A primary difficulty is the heterogeneity of the culture conditions required for different organs. Up to now, organs-on-chips have been developed individually. Researchers have focused on finding the optimal conditions to maintain one single organ. These conditions include specific mechanical constraints, the three-dimensional architecture, and the exact composition of the medium. To build a functional body-on-chip, a common medium composition must be found that works for all the different organs. At the same time, this common environment must respect the specific and required environment that each individual organ needs to function correctly. This is a central issue to solve.

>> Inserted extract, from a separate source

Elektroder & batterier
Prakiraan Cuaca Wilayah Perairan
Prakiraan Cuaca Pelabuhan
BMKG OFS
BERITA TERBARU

The vasculature presents another difficulty for creating a functional "body on a chip". In the human body, organs are interconnected by blood vessels. These vessels are responsible for maintaining blood pressure, with assistance from the heart. To be as close as possible to human physiology, the microfluidic device must possess its own vasculature. This means that each microfluidic channel within the device has to mimic a blood vessel. In addition to the structure, the flow of the medium must also be considered. The medium flow will have to be "pulsatile" in nature. This is necessary to properly mimic the action of the heart pumping blood through the body.

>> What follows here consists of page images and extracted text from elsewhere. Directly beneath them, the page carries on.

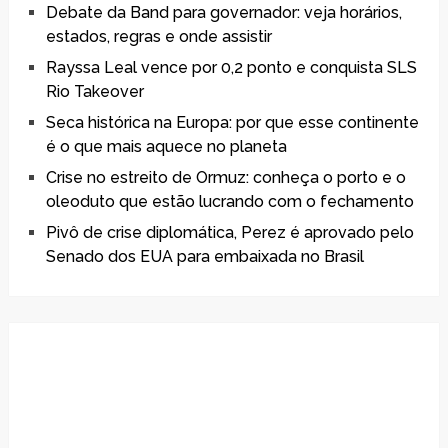
Debate da Band para governador: veja horários,
estados, regras e onde assistir
Rayssa Leal vence por 0,2 ponto e conquista SLS
Rio Takeover
Seca histórica na Europa: por que esse continente
é o que mais aquece no planeta
Crise no estreito de Ormuz: conheça o porto e o
oleoduto que estão lucrando com o fechamento
Pivô de crise diplomática, Perez é aprovado pelo
Senado dos EUA para embaixada no Brasil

A "body-on-chip" system provides new features that are of high utility in the field of personalized medicine. These systems can be coupled with recent advances in cell culture, such as the use of induced pluripotent stem (IPS) cells. This specific combination would permit the culture of different organs all derived from one single patient. With such a patient-specific model, the efficiency of a particular pharmaceutical or a specific treatment procedure could be measured at the whole-body level. Furthermore, any side effects of the treatment could be easily spotted on each of the individual organs within the integrated system.

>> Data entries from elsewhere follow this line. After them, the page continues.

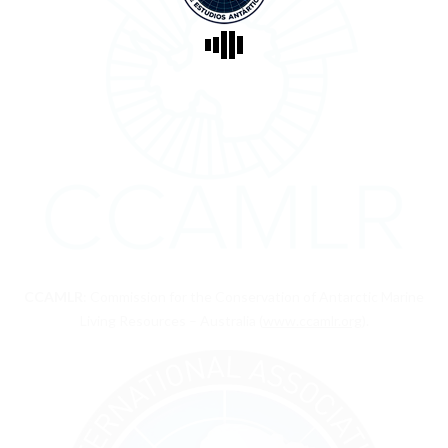
CCAMLR
: Commission for the Conservation of Antarctic Marine
Living Resources – Australia (
www.ccamlr.org
).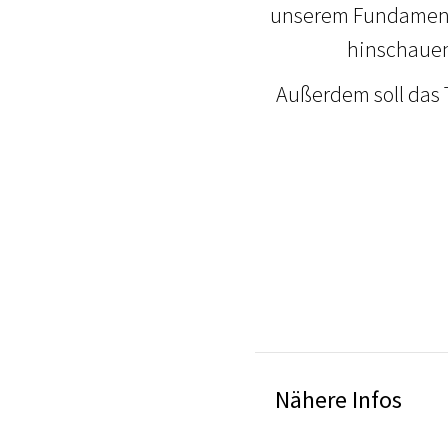
unserem Fundament e
hinschauen
Außerdem soll das 
Nähere Infos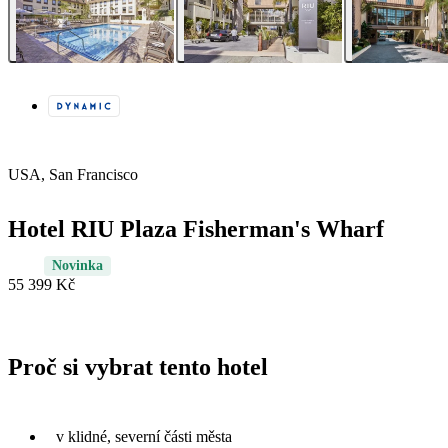
USA, San Francisco
Hotel RIU Plaza Fisherman's Wharf
Novinka
55 399 Kč
Proč si vybrat tento hotel
v klidné, severní části města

These integrated systems are useful in the fields of toxicology and risk assessment. They can be used to easily identify the target organs for a specific chemical or a mixture of chemicals. The effects of the chemical can be characterized through medium collection and by direct organ observation. Additionally, the design of the chip can take into account various routes of exposure. This is important for the study of their differential effects on each organ. For example, an oral administration would contact the liver first, which would metabolize it. An intravenous administration would skip this step, distributing the chemical equally to all organs.